When you open the door, the seats are setting back automatically and move back onto your beloved and comfortable position as soon as you have fastened your seat belt. Even the illuminated belt buckle moves back down after getting the seat belt on. The driver’s seat resets to the beloved position after turning on the car’s ignition. On the other way the seats return to their regular position just after you’re opening the door.
But what sets the Lexus apart from its competitors are the nice Japanese peculiarities such as Nishijin-ori or Haku, both centuries-old, traditional handicraft techniques from the land of the rising sun. It also cast a spell over the passenger and ensure a very own oasis of well-being. Nishijin-ori is the art of weaving using flat silver threads. The pattern woven into the door panels is said to be reminiscent of waves in the moonlight.

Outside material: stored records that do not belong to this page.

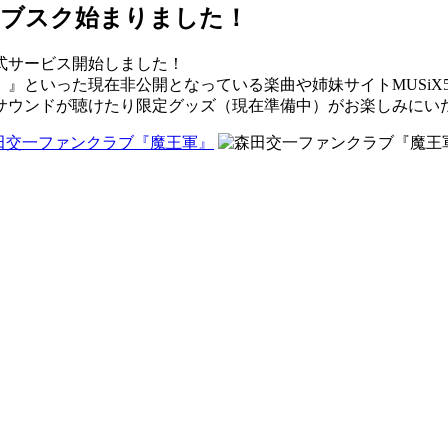
サブスク始まりました！
式サービス開始しました！
』といった現在非公開となっている楽曲や姉妹サイトMUSiX
サウンドが聴けたり限定グッズ（現在準備中）がお楽しみにい
田交一ファンクラブ『魔王軍』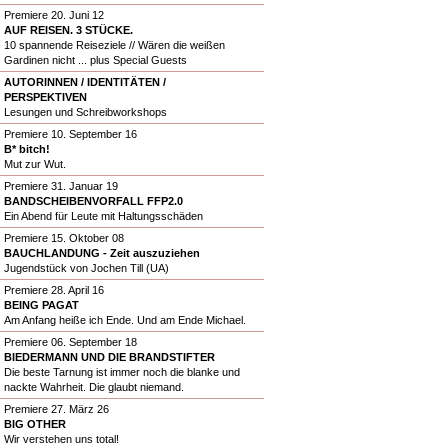
Premiere 20. Juni 12
AUF REISEN. 3 STÜCKE.
10 spannende Reiseziele // Wären die weißen
Gardinen nicht ... plus Special Guests
AUTORINNEN / IDENTITÄTEN /
PERSPEKTIVEN
Lesungen und Schreibworkshops
Premiere 10. September 16
B* bitch!
Mut zur Wut.
Premiere 31. Januar 19
BANDSCHEIBENVORFALL FFP2.0
Ein Abend für Leute mit Haltungsschäden
Premiere 15. Oktober 08
BAUCHLANDUNG - Zeit auszuziehen
Jugendstück von Jochen Till (UA)
Premiere 28. April 16
BEING PAGAT
Am Anfang heiße ich Ende. Und am Ende Michael.
Premiere 06. September 18
BIEDERMANN UND DIE BRANDSTIFTER
Die beste Tarnung ist immer noch die blanke und
nackte Wahrheit. Die glaubt niemand.
Premiere 27. März 26
BIG OTHER
Wir verstehen uns total!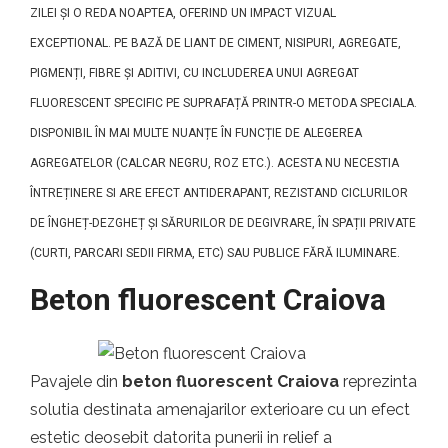
ZILEI ȘI O REDA NOAPTEA, OFERIND UN IMPACT VIZUAL
EXCEPTIONAL. PE BAZĂ DE LIANT DE CIMENT, NISIPURI, AGREGATE,
PIGMENȚI, FIBRE ȘI ADITIVI, CU INCLUDEREA UNUI AGREGAT
FLUORESCENT SPECIFIC PE SUPRAFAȚĂ PRINTR-O METODA SPECIALA.
DISPONIBIL ÎN MAI MULTE NUANȚE ÎN FUNCȚIE DE ALEGEREA
AGREGATELOR (CALCAR NEGRU, ROZ ETC.). ACESTA NU NECESTIA
ÎNTREȚINERE SI ARE EFECT ANTIDERAPANT, REZISTAND CICLURILOR
DE ÎNGHEȚ-DEZGHEȚ ȘI SĂRURILOR DE DEGIVRARE, ÎN SPAȚII PRIVATE
(CURTI, PARCARI SEDII FIRMA, ETC) SAU PUBLICE FĂRĂ ILUMINARE.
Beton fluorescent Craiova
Pavajele din
beton fluorescent Craiova
reprezinta
solutia destinata amenajarilor exterioare cu un efect
estetic deosebit datorita punerii in relief a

And Haku is a process in which metal is rolled so thin that ultimately only a film no more than two microns thick remains. This is then applied by hand by Takumi masters in the area around the interior door handles.
The shown “Excellence” version marks the highest interior trim level. It includes the back seat entertainment system, the relax Ottomann-chair, obviously electric sun visors, seat massage in front and back and a Mark Levinson® Reference Surround Sound System with 23 speakers. Only a small fridge between the back seats is missing.

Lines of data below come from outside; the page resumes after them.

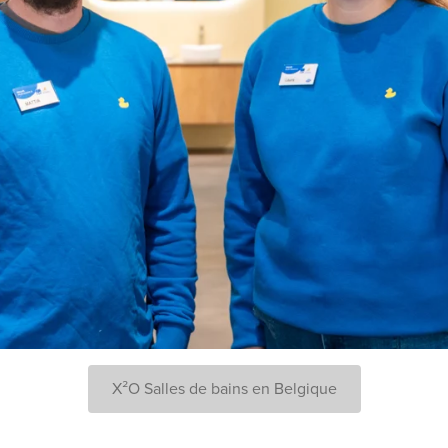
X²O Salles de bains en Belgique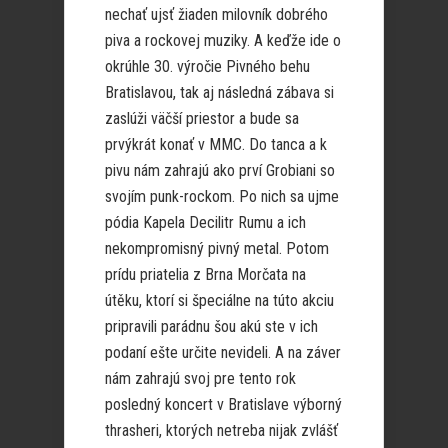
nechať ujsť žiaden milovník dobrého
piva a rockovej muziky. A keďže ide o
okrúhle 30. výročie Pivného behu
Bratislavou, tak aj následná zábava si
zaslúži väčší priestor a bude sa
prvýkrát konať v MMC. Do tanca a k
pivu nám zahrajú ako prví Grobiani so
svojím punk-rockom. Po nich sa ujme
pódia Kapela Decilitr Rumu a ich
nekompromisný pivný metal. Potom
prídu priatelia z Brna Morčata na
útěku, ktorí si špeciálne na túto akciu
pripravili parádnu šou akú ste v ich
podaní ešte určite nevideli. A na záver
nám zahrajú svoj pre tento rok
posledný koncert v Bratislave výborný
thrasheri, ktorých netreba nijak zvlášť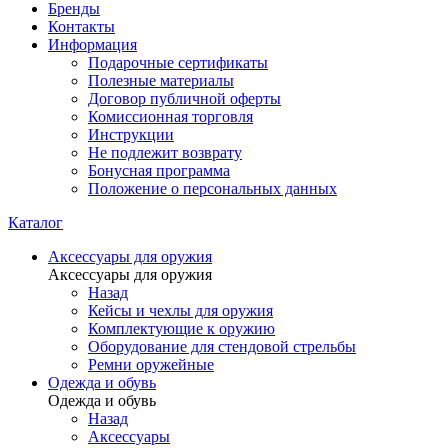
Бренды
Контакты
Информация
Подарочные сертификаты
Полезные материалы
Договор публичной оферты
Комиссионная торговля
Инструкции
Не подлежит возврату
Бонусная программа
Положение о персональных данных
Каталог
Аксессуары для оружия
Аксессуары для оружия
Назад
Кейсы и чехлы для оружия
Комплектующие к оружию
Оборудование для стендовой стрельбы
Ремни оружейные
Одежда и обувь
Одежда и обувь
Назад
Аксессуары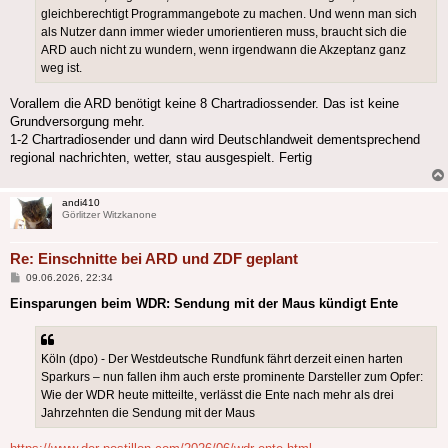
gleichberechtigt Programmangebote zu machen. Und wenn man sich
als Nutzer dann immer wieder umorientieren muss, braucht sich die
ARD auch nicht zu wundern, wenn irgendwann die Akzeptanz ganz
weg ist.
Vorallem die ARD benötigt keine 8 Chartradiossender. Das ist keine
Grundversorgung mehr.
1-2 Chartradiosender und dann wird Deutschlandweit dementsprechend
regional nachrichten, wetter, stau ausgespielt. Fertig
andi410
Görlitzer Witzkanone
Re: Einschnitte bei ARD und ZDF geplant
Beitrag
09.06.2026, 22:34
Einsparungen beim WDR: Sendung mit der Maus kündigt Ente
Köln (dpo) - Der Westdeutsche Rundfunk fährt derzeit einen harten
Sparkurs – nun fallen ihm auch erste prominente Darsteller zum Opfer:
Wie der WDR heute mitteilte, verlässt die Ente nach mehr als drei
Jahrzehnten die Sendung mit der Maus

Regarding the music, especially the entertainment system: Because of the possibility to listen to music in the back seats separately, it is a bit tedious until the smartphone finally connects to the Apple Car Play. In addition to that, I often had to reconnect my phone.
At least the LS has a huge touch screen where you can do all the settings instead with the still existing fussily working touch pad in the center console like in the Lexus LC500. A big plus on that!
Furter on, the materials are a big plus, too. Finest leather and Nishijin-ori artwork all over the place make you feel like you are in the secret pantry of a Japanese textile factory. The composition of the materials feels very bespoke and high quality. The Nishijin-ori door panels truly captivated me. A true work of art. But I’m still struggling if this interior option would be worth over 17’500.00 CHF, almost 1/10 on top of the car’s price. I mean that you’re getting leather anyway. Honestly, I'm still torn what to think about this expensive option.
Now what to buy
Everyone has its own preferences. And as I have experienced, buyers of luxurious cars mostly stick to their beloved brands. A typical human thing because people do not like to change to something they haven’t any experiences with. And this might probably be Lexus’s main issue to sell their cars in bigger numbers all over Europe.
As a supporter for individualistic cars and niche products I can highly recommend having at least a look at the LS500h. It’s totally worth to check this car out. It is such a great ride. The Lexus can absolutely compete with the Audi A8 and BMW 7 Series. Although Mercedes-Benz is still that brand to set the bar a level higher than its competitors and will probably remain up there. A subjective comment for sure. But I think that I’m not alone sharing this opinion.
To end this review, I wanted to thank Lexus Switzerland, for an unforgettable opportunity to have a go in their Lexus LS 500h Excellence which they had in their press fleet. A car I could live with for sure but won’t buy at all due the huge depreciation almost any luxury car has to fight with. But as a used, maybe two-year-old car, the Lexus LS500h might be a solid and very individualistic choice to stand out.